But as has already been mentioned, the biggest practical hurdle is temperature. This single atom device is measured at milliKelvin temperatures, and fundamentally could not operate at room temperature. It still has important consequences, but building computer chips is not an immediate one.
Neither. It just says that someone has gotten better at using a hammer to guide an egg, into a frying pan, without breaking it. And they performed that trick while wearing thick gloves.
"The central achievement of the latest work is to use the STM–hydrogen-resist lithography approach to position a single phosphorus atom between source and drain contacts and two (more distant) gate electrodes."
Also, I take strong issue with the term "single-atom transistor". I would expect to hear that from a crank working out of his secret basement lab. You cannot build an electronic device out of a single atom, and obviously, they used many.
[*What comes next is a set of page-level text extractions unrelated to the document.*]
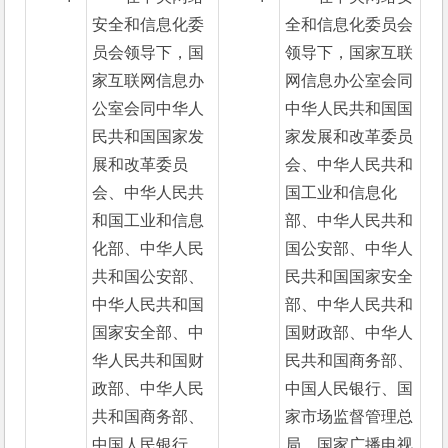
安全和信息化委
全和信息化委员会
员会领导下，国
领导下，国家互联
家互联网信息办
网信息办公室会同
公室会同中华人
中华人民共和国国
民共和国国家发
家发展和改革委员
展和改革委员
会、中华人民共和
会、中华人民共
国工业和信息化
和国工业和信息
部、中华人民共和
化部、中华人民
国公安部、中华人
共和国公安部、
民共和国国家安全
中华人民共和国
部、中华人民共和
国家安全部、中
国财政部、中华人
华人民共和国财
民共和国商务部、
政部、中华人民
中国人民银行、国
共和国商务部、
家市场监督管理总
中国人民银行、
局、国家广播电视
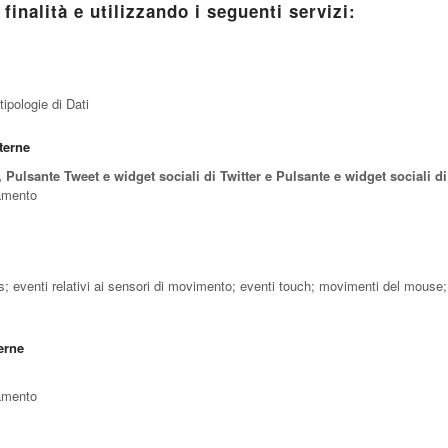
 finalità e utilizzando i seguenti servizi:
ipologie di Dati
terne
 Pulsante Tweet e widget sociali di Twitter e Pulsante e widget sociali d
iamento
ess; eventi relativi ai sensori di movimento; eventi touch; movimenti del mouse; 
erne
iamento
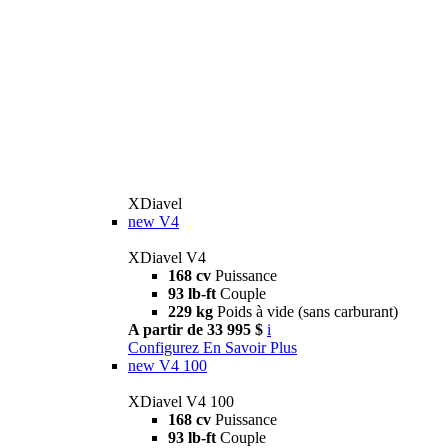
XDiavel
new
V4
XDiavel V4
168 cv
Puissance
93 lb-ft
Couple
229 kg
Poids à vide (sans carburant)
A partir de 33 995 $
i
Configurez
En Savoir Plus
new
V4 100
XDiavel V4 100
168 cv
Puissance
93 lb-ft
Couple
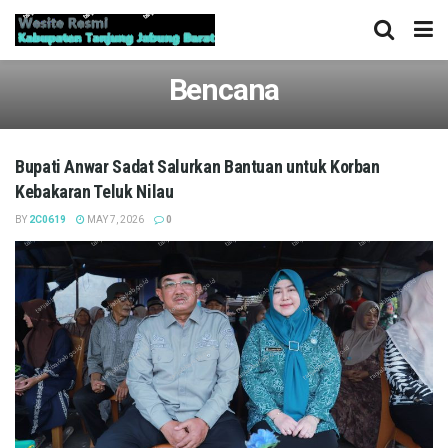
Bencana
Bupati Anwar Sadat Salurkan Bantuan untuk Korban
Kebakaran Teluk Nilau
BY
2C0619
MAY 7, 2026
0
Lastly: "Single-atom transistors represent the ultimate limit in solid-state device miniaturization." That's patently false. Thousands of atoms were used here, so there is likely room for improvement.
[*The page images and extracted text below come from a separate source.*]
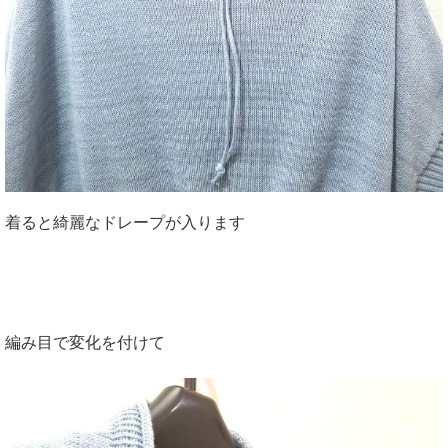
着ると綺麗なドレープが入ります
編み目で変化を付けて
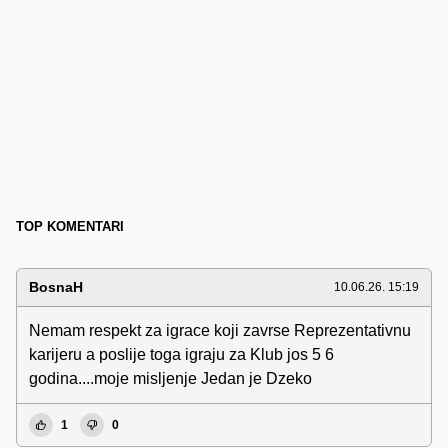
TOP KOMENTARI
BosnaH
10.06.26. 15:19
Nemam respekt za igrace koji zavrse Reprezentativnu
karijeru a poslije toga igraju za Klub jos 5 6
godina....moje misljenje Jedan je Dzeko
1
0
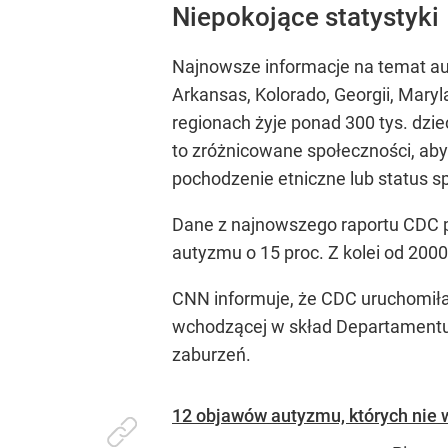
Niepokojące statystyki
Najnowsze informacje na temat au
Arkansas, Kolorado, Georgii, Mary
regionach żyje ponad 300 tys. dzie
to zróżnicowane społeczności, ab
pochodzenie etniczne lub status 
Dane z najnowszego raportu CDC 
autyzmu o 15 proc. Z kolei od 2000
CNN informuje, że CDC uruchomiła
wchodzącej w skład Departamentu 
zaburzeń.
12 objawów autyzmu, których nie 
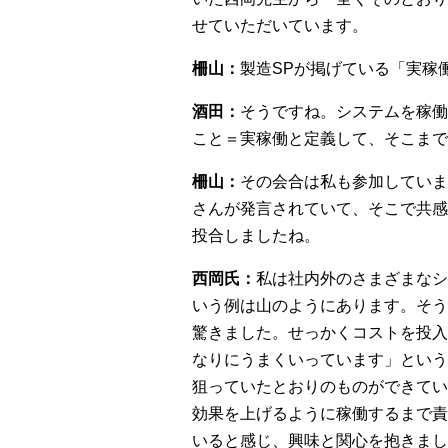
せていただいています。
柵山：
製造SPが掲げている「実稼
酒田：
そうですね。システムを稼働
こと＝実稼働と定義して、そこまで
柵山：
その会合は私も参加していま
さんが発言されていて、そこで共感
投合しましたね。
西岡氏：
私は社内外のさまざまなシ
いう例は山のようにあります。そう
驚きました。せっかくコストを投入
なりにうまくいっています」という
狙っていたとおりのものができてい
効果を上げるように稼働するまで責
いると感じ、興味と関心を抱きまし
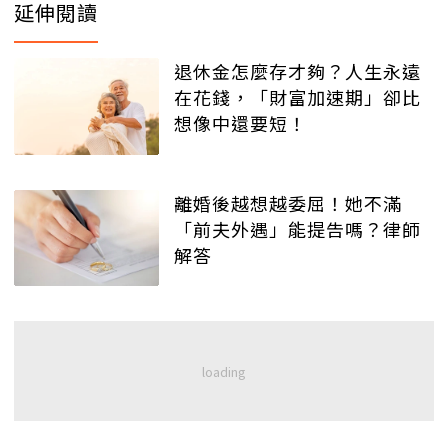
延伸閱讀
退休金怎麼存才夠？人生永遠
在花錢，「財富加速期」卻比
想像中還要短！
離婚後越想越委屈！她不滿
「前夫外遇」能提告嗎？律師
解答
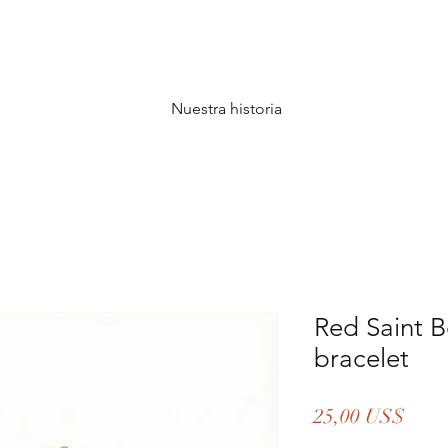
Nuestra historia
Red Saint 
bracelet
Prec
25,00 US$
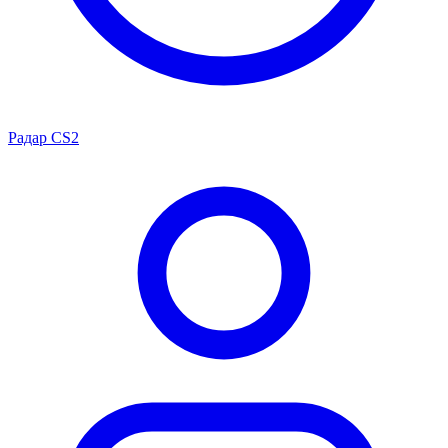
Радар CS2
http://nature.com/nnano//journal/vaop/ncurrent/pdf/nnano.201... (Transistors arrive at the atomic limit)(A single-atom transistor has been made by positioning a phosphorus atom between metallic electrodes, also made
of phosphorus, on a silicon surface)(2012-FEB-19)
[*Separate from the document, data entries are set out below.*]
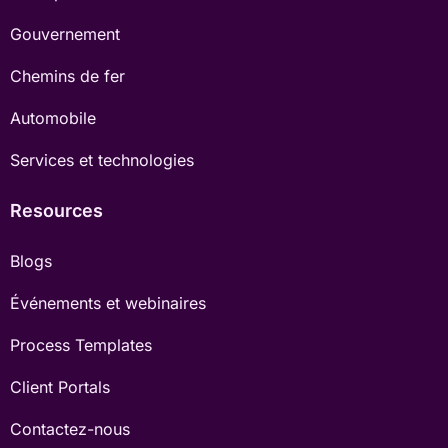
Gouvernement
Chemins de fer
Automobile
Services et technologies
Resources
Blogs
Événements et webinaires
Process Templates
Client Portals
Contactez-nous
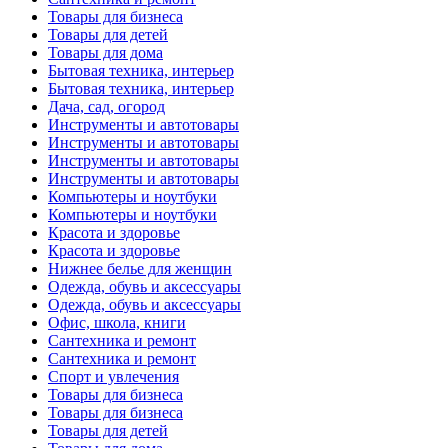
Товары для бизнеса
Товары для детей
Товары для дома
Бытовая техника, интерьер
Бытовая техника, интерьер
Дача, сад, огород
Инструменты и автотовары
Инструменты и автотовары
Инструменты и автотовары
Инструменты и автотовары
Компьютеры и ноутбуки
Компьютеры и ноутбуки
Красота и здоровье
Красота и здоровье
Нижнее белье для женщин
Одежда, обувь и аксессуары
Одежда, обувь и аксессуары
Офис, школа, книги
Сантехника и ремонт
Сантехника и ремонт
Спорт и увлечения
Товары для бизнеса
Товары для бизнеса
Товары для детей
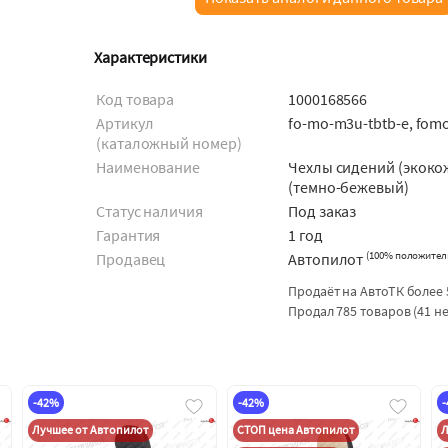
Характеристики
Код товара
1000168566
Артикул
fo-mo-m3u-tbtb-e, fo
(каталожный номер)
Наименование
Чехлы сидений (экоко
(темно-бежевый)
Статус наличия
Под заказ
Гарантия
1 год
(
100% положител
Продавец
Автопилот
Продаёт на АвтоТК более 
Продал 785 товаров (41 н
-42%
-42%
Лучшее от Автопилот
СТОП цена Автопилот
Л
In much the same way we talk about 32nm transistors in computer chips for example - it's understood that this number refers to the gate length, not your whole processor.
No, you would still have a transistor, albeit a non-functioning one, just like you would still have a car if you removed the engine. I appreciate your effort to explain, but your explanation is worded for people similar to those who work in your lab. Definitions should be correct, especially when they are put forth by the NY Times, a news source for the general public. People have already had their expectations raised over "jetpacks for everyone any day now" stories, so it's rather irresponsible to define something new with a name which is obviously false, and which tends to overrepresent, by far, the achievement that the name defines. I actually work with nanotech, but the average reader of the NY Times has little-to-no knowledge of "leads", "interconnects", "power supplies", "measurement equipment", "critical, behaviour-determining regions", "gate length", or even: "transistor".